Já na fábrica da Mercedes-Benz em São Bernardo do Campo, no ABC, mais de mil operários voltariam do "layoff" no fim do mês que vem, mas a montadora de caminhões já fechou acordo trabalhista para manter esses trabalhadores em licença remunerada até abril.
Mais de 4 mil operários estão hoje afastados das montadoras em esquema de "layoff", incluindo 930 empregados da General Motors (GM) em São José dos Campos (SP) que tiveram contratos suspensos no mês passado. A adoção dessa ferramenta no parque industrial da GM em São Caetano do Sul, no ABC, também está em discussão, conforme informações do sindicato local, não comentadas pela empresa. Ao mesmo tempo, negociações estão em curso entre o sindicato dos metalúrgicos do ABC e a Volkswagen sobre o que fazer com a volta prevista para a próxima segunda-feira de quase 800 operários afastados, desde maio, da fábrica de São Bernardo.
Além da nova rodada de "layoffs", as empresas também estão concedendo férias para ajustar o ritmo das linhas. Ontem, Renault e Volks iniciaram as férias coletivas - de dez e vinte dias, respectivamente - de suas fábricas no Paraná. Na Renault, 10 mil veículos e 12 mil motores deixarão de ser produzidos. Já na fábrica da Volks, a parada envolve o primeiro turno de produção. O sindicato dos metalúrgicos de Curitiba, porém, adianta que há planos da montadora de também dar dez dias de férias ao segundo turno a partir de 3 de novembro.
Enquanto o país não encontra soluções mais flexíveis de proteção ao emprego, as férias e os "layoffs" estão entre as alternativas adotadas pelas empresas contra demissões em massa, mas não evitaram o corte de 9,3 mil vagas nas montadoras desde o início do ano.
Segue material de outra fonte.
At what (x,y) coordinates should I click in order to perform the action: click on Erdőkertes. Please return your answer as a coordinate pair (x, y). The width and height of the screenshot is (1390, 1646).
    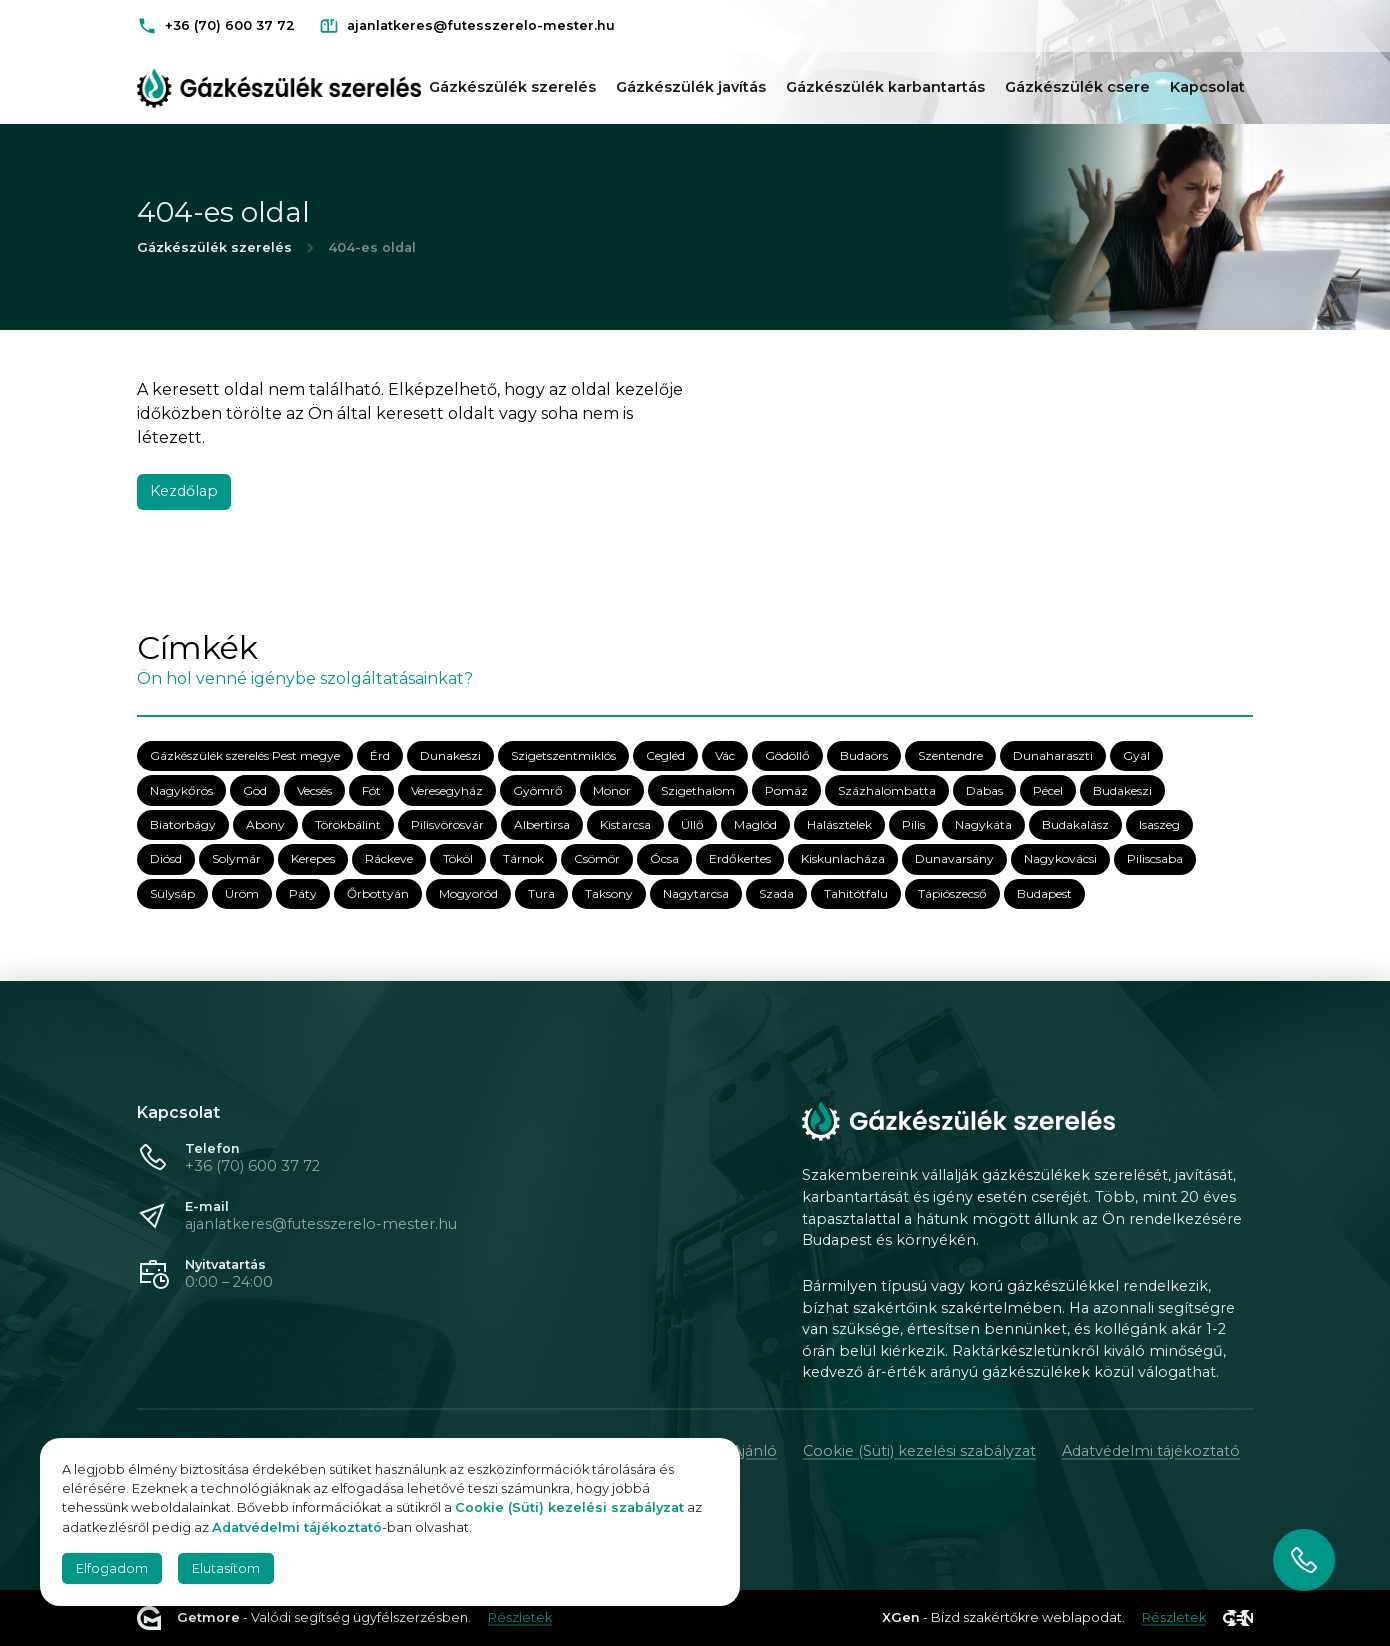
    Looking at the image, I should click on (740, 859).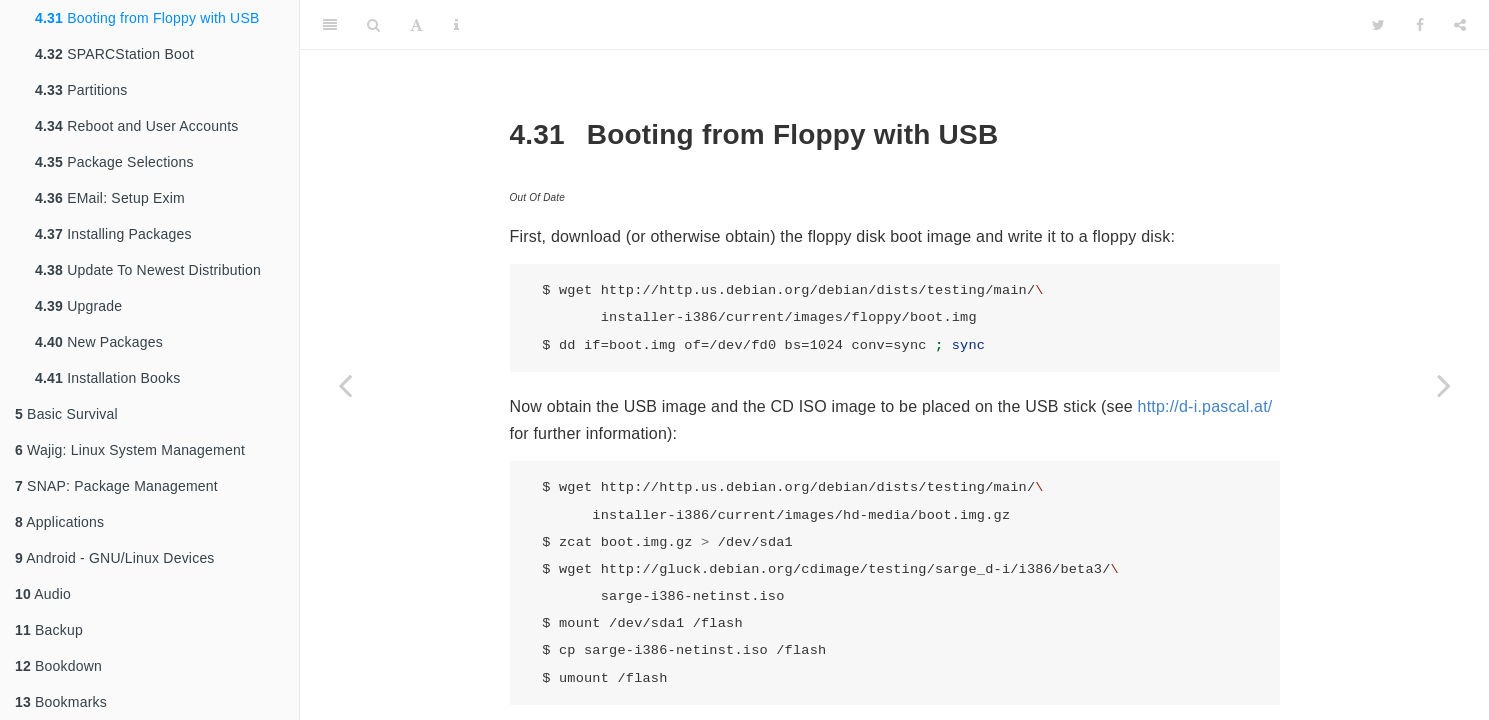 The width and height of the screenshot is (1489, 720). I want to click on [Toggle Sidebar], so click(330, 25).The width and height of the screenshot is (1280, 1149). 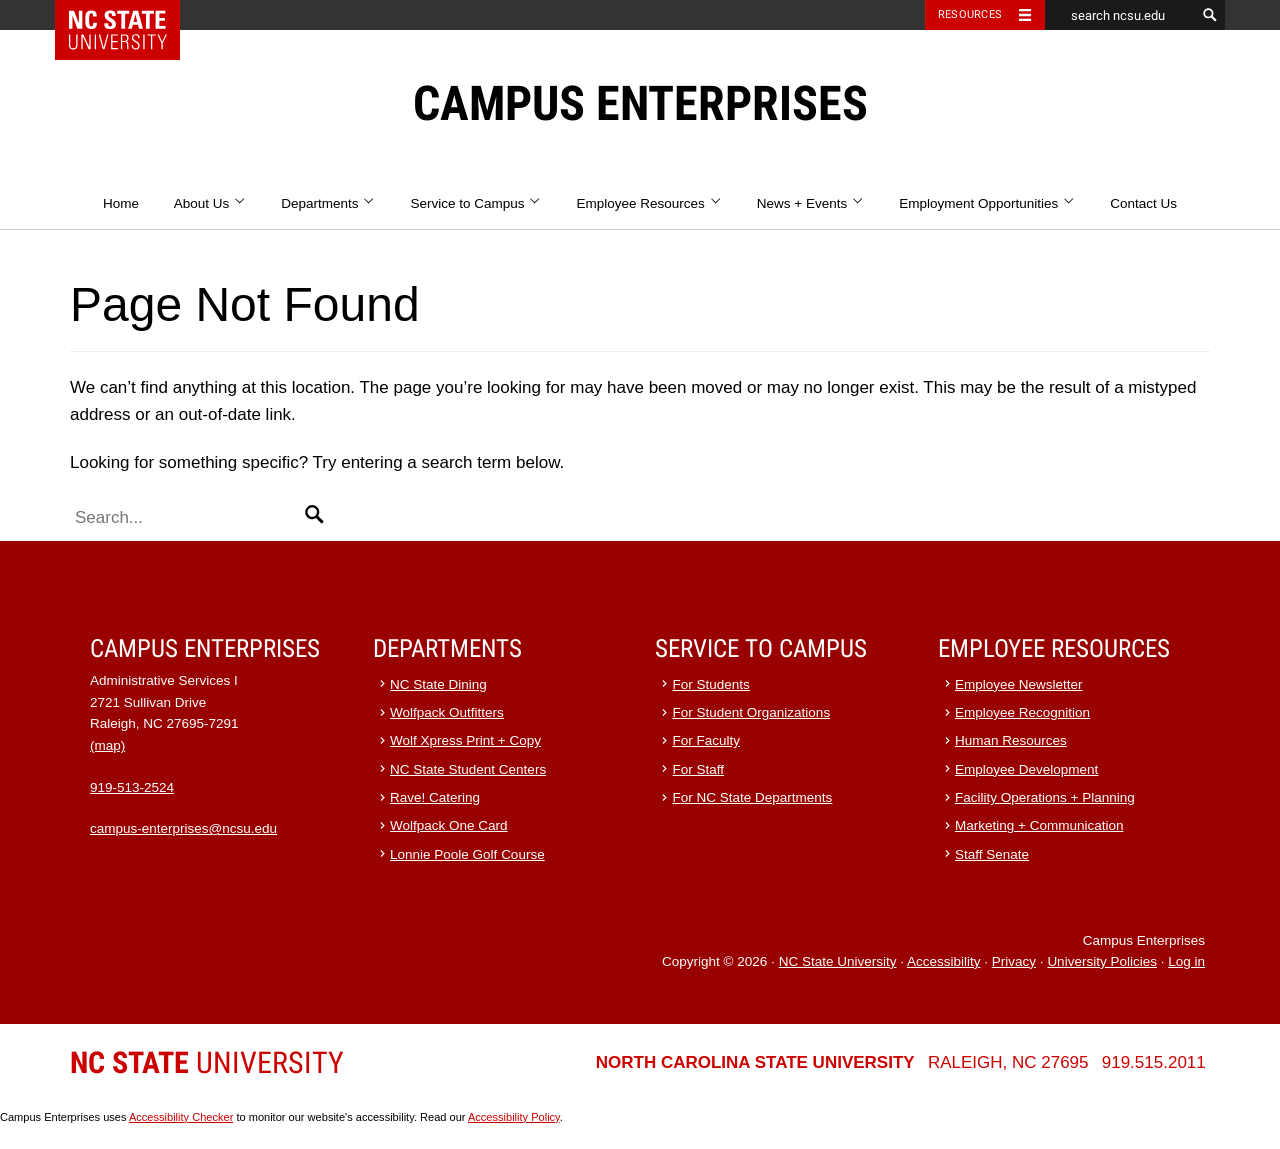 I want to click on Contact Us, so click(x=1143, y=203).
Acrescentando nessa conta as demissões na cadeia de suprimento, mais os "layoffs", as vagas eliminadas na indústria automobilística e de materiais de transporte chegam perto de 25 mil postos, mostra o Caged, onde estão registradas as contratações e demissões do mercado de trabalho formal.
A ocupação nas montadoras já cai há onze meses seguidos (veja gráfico), numa crise que irradiou à indústria de autopeças, cujo faturamento cai 13,5% neste ano e a ociosidade nas fábricas passa de 32%, de acordo com o Sindipeças, entidade dos fabricantes de componentes automotivos. A Cummins, por exemplo, demitiu na última semana 80 funcionários da fábrica de motores a diesel em Guarulhos, na Grande São Paulo. Outra fabricante de propulsores, a MWM, cortou 179 postos de trabalho na fábrica de Canoas, no Rio Grande do Sul, segundo informações de sindicato. Nenhum porta-voz da MWM foi encontrado para comentar as demissões. A produção de veículos caiu quase 17% entre janeiro e setembro, como resultado do recuo de 9% do mercado e de 38,5% das exportações.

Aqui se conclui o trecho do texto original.